Neil Gaiman est de ces auteurs qu’on découvre sur recommandation d’un ami. Très populaire dans les contrées anglo-saxonnes, il ne jouit pas encore d’une renommée à la hauteur de son talent dans l’Hexagone. À l’occasion de la sortie de son nouveau livre, Le Monarque de la vallée, portrait d’un des plus grands conteurs de notre époque.

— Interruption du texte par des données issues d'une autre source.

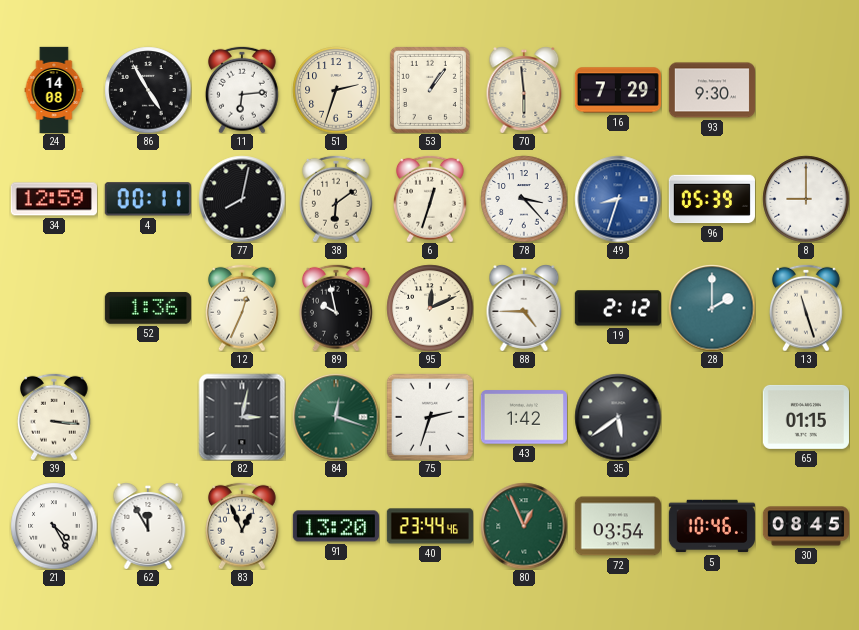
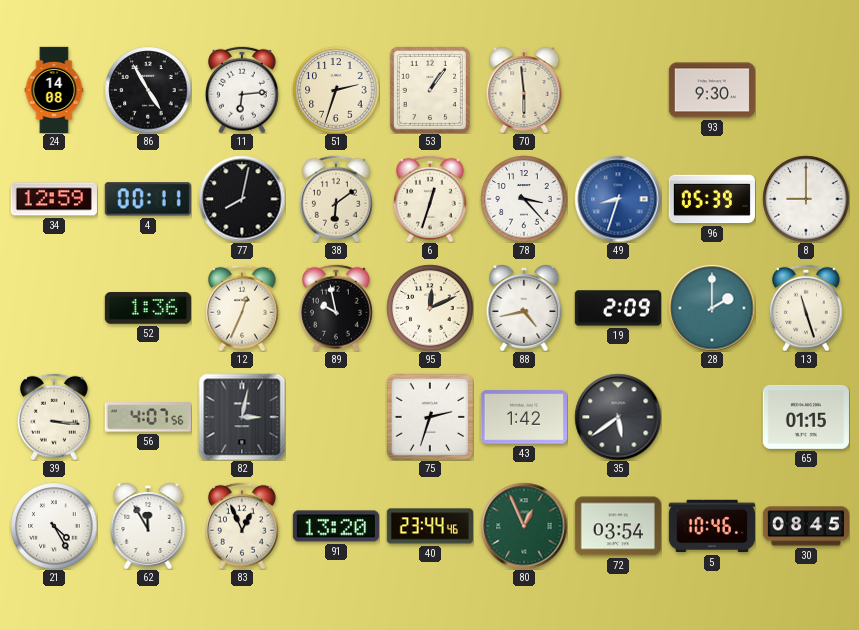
16: 7:29 -> none
88: 4:45 -> 4:43
19: 2:12 -> 2:09
56: none -> 4:07
84: 12:18 -> none
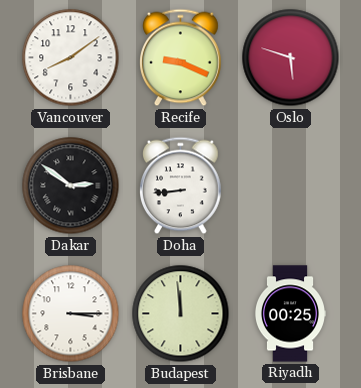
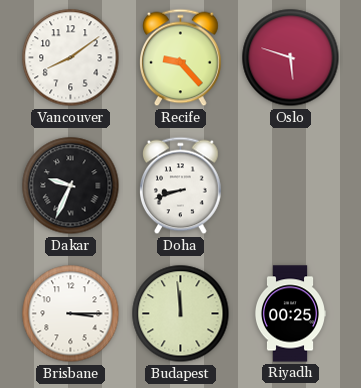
Recife: 9:19 -> 9:23
Dakar: 2:51 -> 9:34
Doha: 8:44 -> 8:42
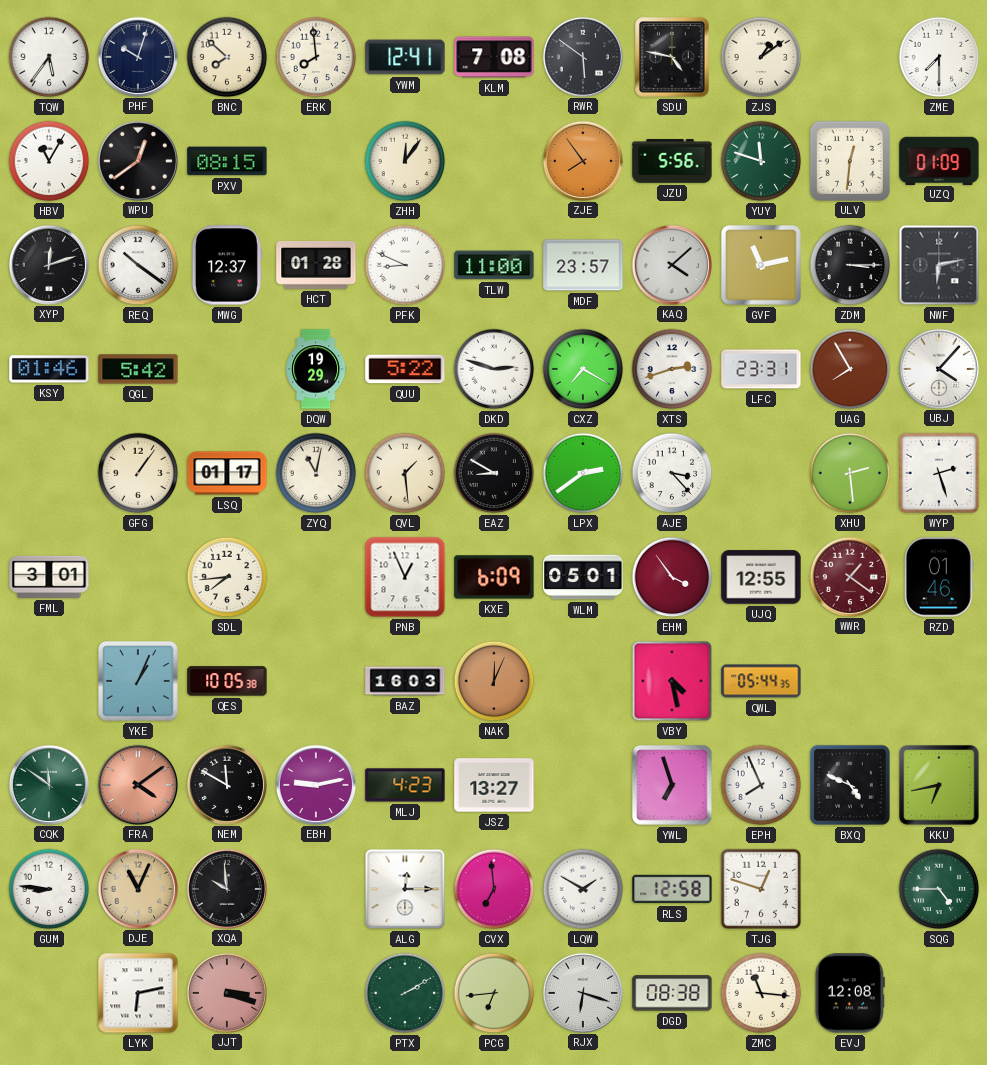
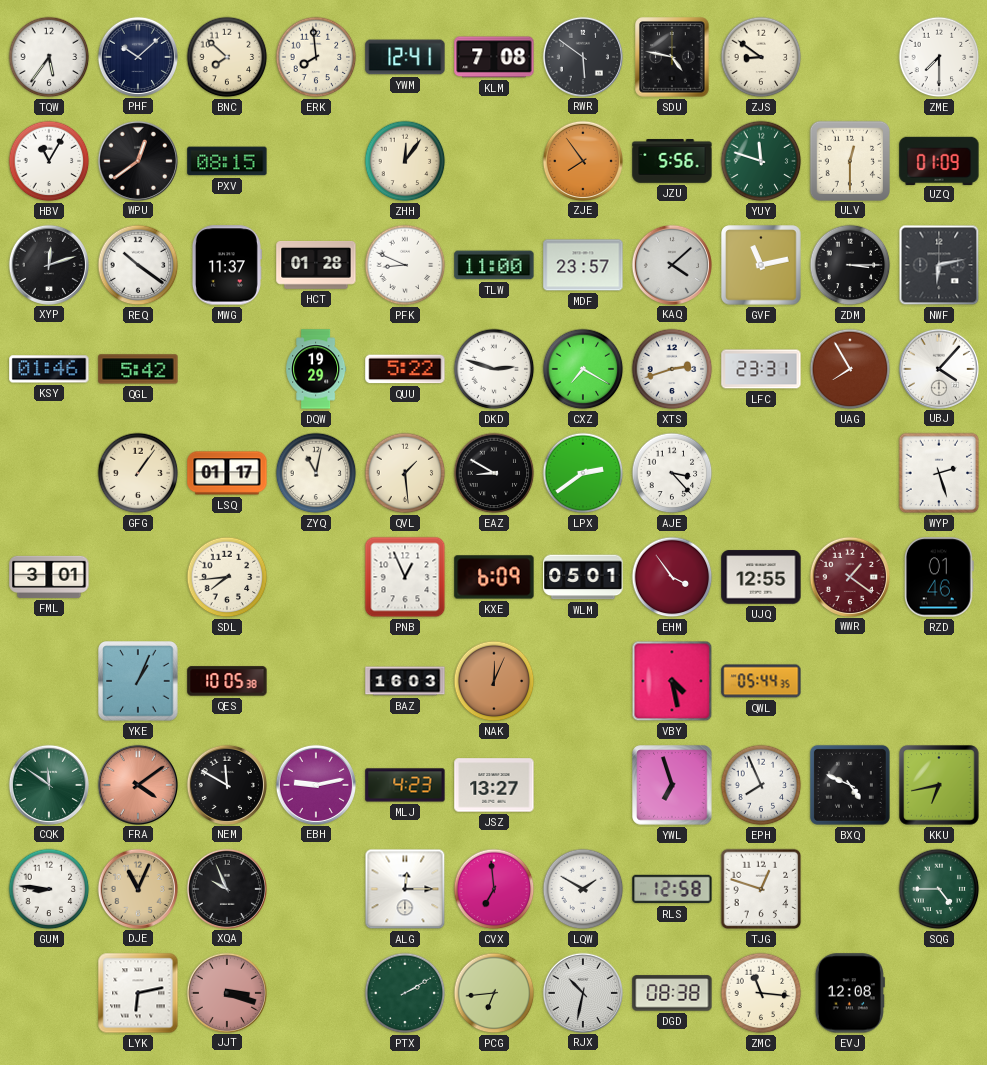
PHF: 10:03 -> 10:08
ZJS: 1:09 -> 8:51
ULV: 12:31 -> 12:30
MWG: 12:37 -> 11:37
XHU: 2:29 -> none
XQA: 9:59 -> 9:56
RJX: 6:18 -> 10:32
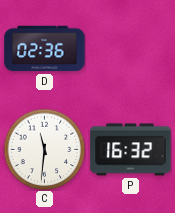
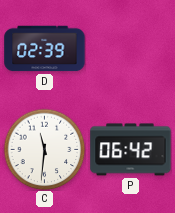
D: 02:36 -> 02:39
P: 16:32 -> 06:42
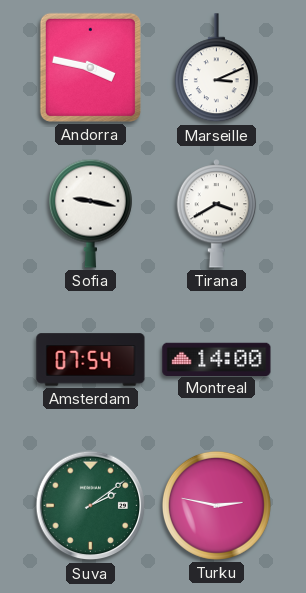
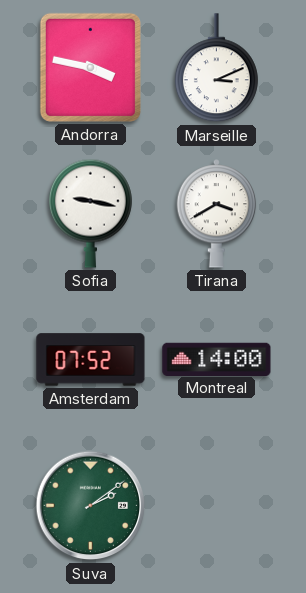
Amsterdam: 07:54 -> 07:52
Turku: 2:47 -> none
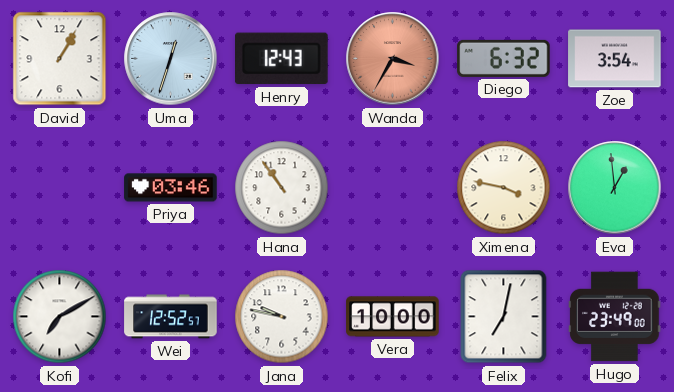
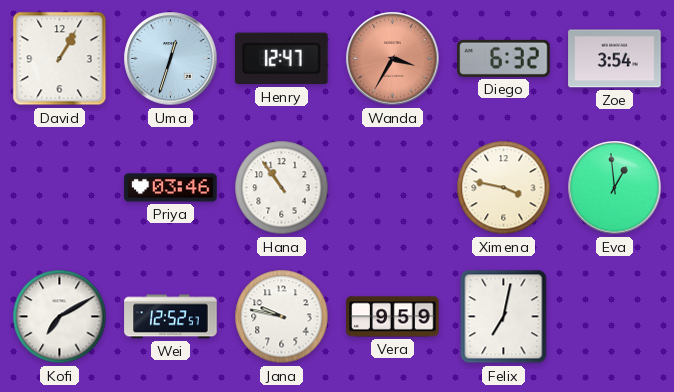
Henry: 12:43 -> 12:47
Vera: 10:00 -> 9:59
Hugo: 23:49 -> none
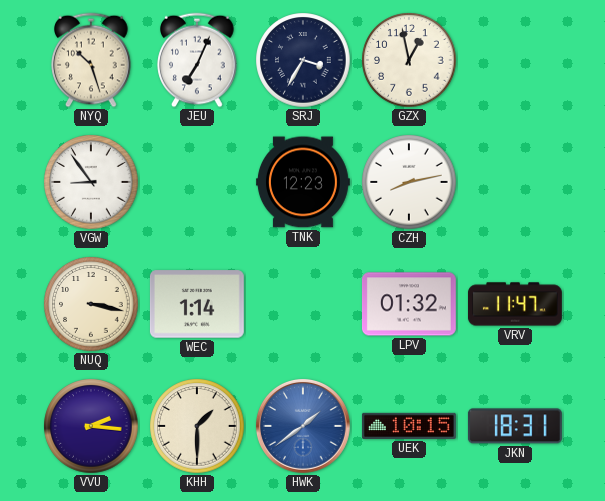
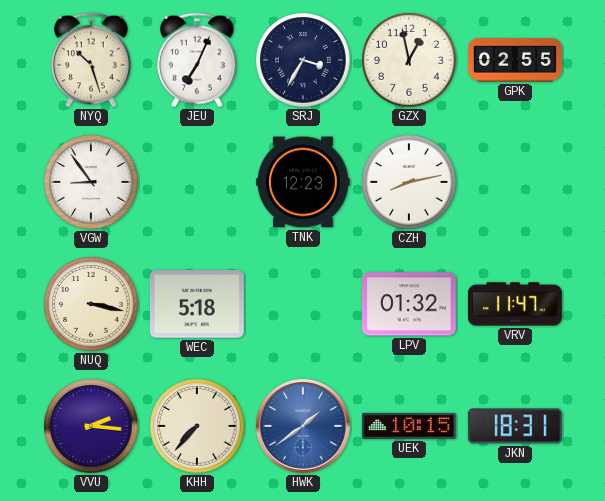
GPK: none -> 02:55
WEC: 1:14 -> 5:18
KHH: 1:30 -> 7:37
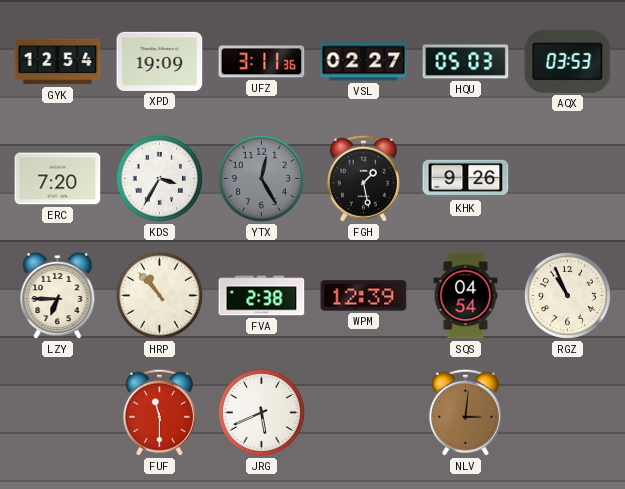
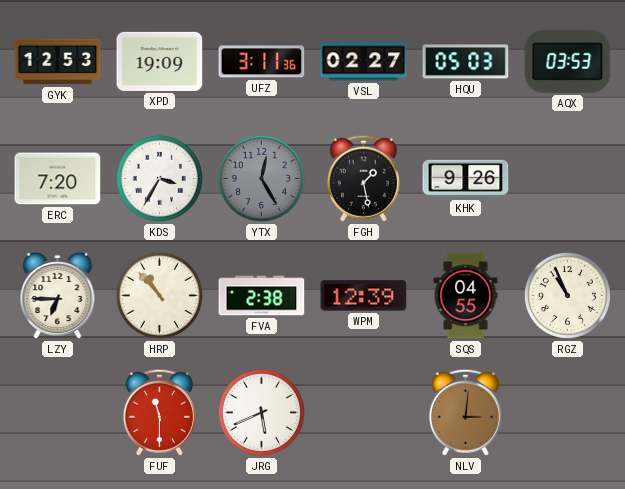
GYK: 12:54 -> 12:53
SQS: 04:54 -> 04:55
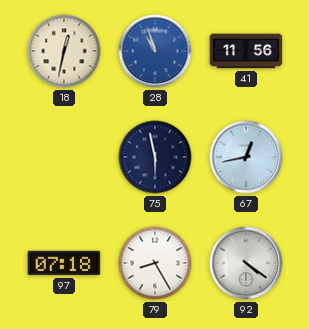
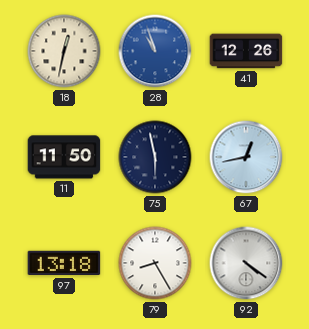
41: 11:56 -> 12:26
11: none -> 11:50
97: 07:18 -> 13:18
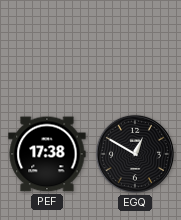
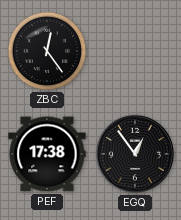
ZBC: none -> 12:24
EGQ: 12:50 -> 12:54
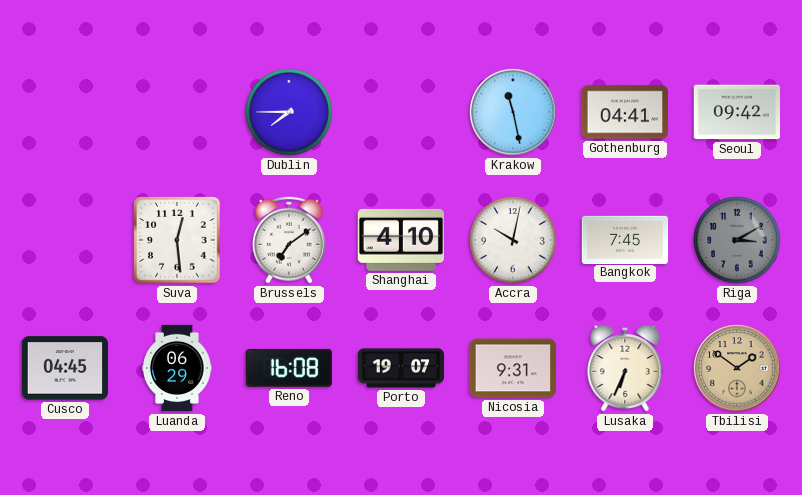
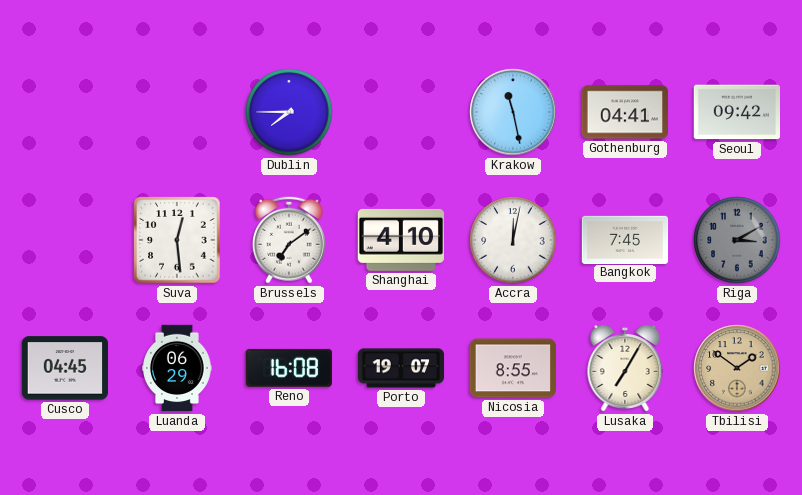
Accra: 10:02 -> 12:02
Nicosia: 9:31 -> 8:55
Lusaka: 6:34 -> 7:05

Les territoires de l’imaginaire
Si on ne devait juger un auteur que sur ses influences et ses livres de chevet, Neil Gaiman serait irréprochable : il avoue connaître Alice au pays des merveilles quasiment par cœur, il a grandi avec le Seigneur des anneaux et a dévoré dès le plus jeune âge la saga Narnia de C.S. Lewis. Des classiques de la littérature fantasy anglo-saxonne qui vont façonner son imaginaire et qui lui ont donné le goût des univers complexes et travaillés. Né dans la tranquille bourgade anglaise de Portchester d’une famille d’origine d’Europe de l’Est, Gaiman est le produit d’un melting pot imaginaire qui dépasse le cadre des frontières terrestres. En lui, se mélangent des mythes de toutes parts, des histoires et légendes qu’il va s’efforcer de raconter et réimaginer tout au long de sa carrière. Car la force de Neil Gaiman, c’est ça : être un conteur. Naviguant sans problème entre littérature adulte et jeunesse en passant par les comics, il échappe aux étiquettes. Son œuvre est dédiée à un grand thème : l’imaginaire.
Un auteur artisan
Il serait presque trop aisé de confondre l’auteur et une de ses créations les plus emblématiques, s’il n’y avait pas là un minimum de vérité. Neil Gaiman s’est fait connaître avec la parution de Sandman, un comic de 75 épisodes qui a durablement marqué les esprits de tous ceux qui ont lu ses pages envoutantes et inoubliables. Rêve, l’homme de sable titulaire, n’est pas sans rappeler la dégaine de rock star de son créateur (n’a-t-il pas commencé l’écriture par une biographie de Duran Duran ?). L’Anglais s’est marié en secondes noces avec la sulfureuse Amanda Palmer, un couple aussi médiatique que controversé dans la presse d’outre-Manche qui commente beaucoup les faits et gestes de ce couple engagé. Véritable personnage public, Gaiman partage ainsi sa vie entre sa terre natale et New York, publiant à un rythme soutenu romans, nouvelles, bandes dessinées… Une production en flux continu en accord avec sa vision de son art, qu’il considère comme son métier, une approche artisanale du métier d’écrivain. Loin d’être un écrivain de gare, il arrive à créer une œuvre riche, cohérente et profondément enracinée dans les mythes de l’humanité. Peu importe par quel média elle s’exprime, la plume de Neil Gaiman fait résonner en ses lecteurs l’écho des histoires qui nous habitent depuis les temps anciens.
Des hommes et des récits
Dans Sandman déjà, il revisitait certaines figures de la mythologie grecque, y mêlant les serial killers, les marabouts africains et autres éléments plus contemporains. Gaiman n’a cessé de détourner le monde d’aujourd’hui en un miroir déformant des mythes anciens. American Gods, qui lui a valu de nombreux prix (et qui vient d’être adapté en série) est ainsi une confrontation entre les Dieux de l’Ancien Monde et ceux du nouveau, c’est-à-dire des États-Unis, société ultra-contemporaine, obsédée par la célébrité, la technologie et les drogues. Le Monarque de la vallée est la continuation de l’histoire de Shadow, personnage principal d’American Gods. Il y fait un voyage en Écosse, l’occasion pour Gaiman de réinterpréter la légende traditionnelle de Beowulf. Dans son livre précédent, La Mythologie viking, il racontait avec ses mots les légendes d’Odin, Thor et Loki, leur donnant un nouveau souffle épique, loin des versions pop culturelles de Marvel. De livre en livre, Gaiman affine sa vision, devenant de plus en plus poétique et sophistiquée. Un de ses sommets étant L’Océan au bout du chemin, chef-d’œuvre absolu d’écriture fantastique et de narration, où l’auteur abolit les frontières entre passé, présent et futur.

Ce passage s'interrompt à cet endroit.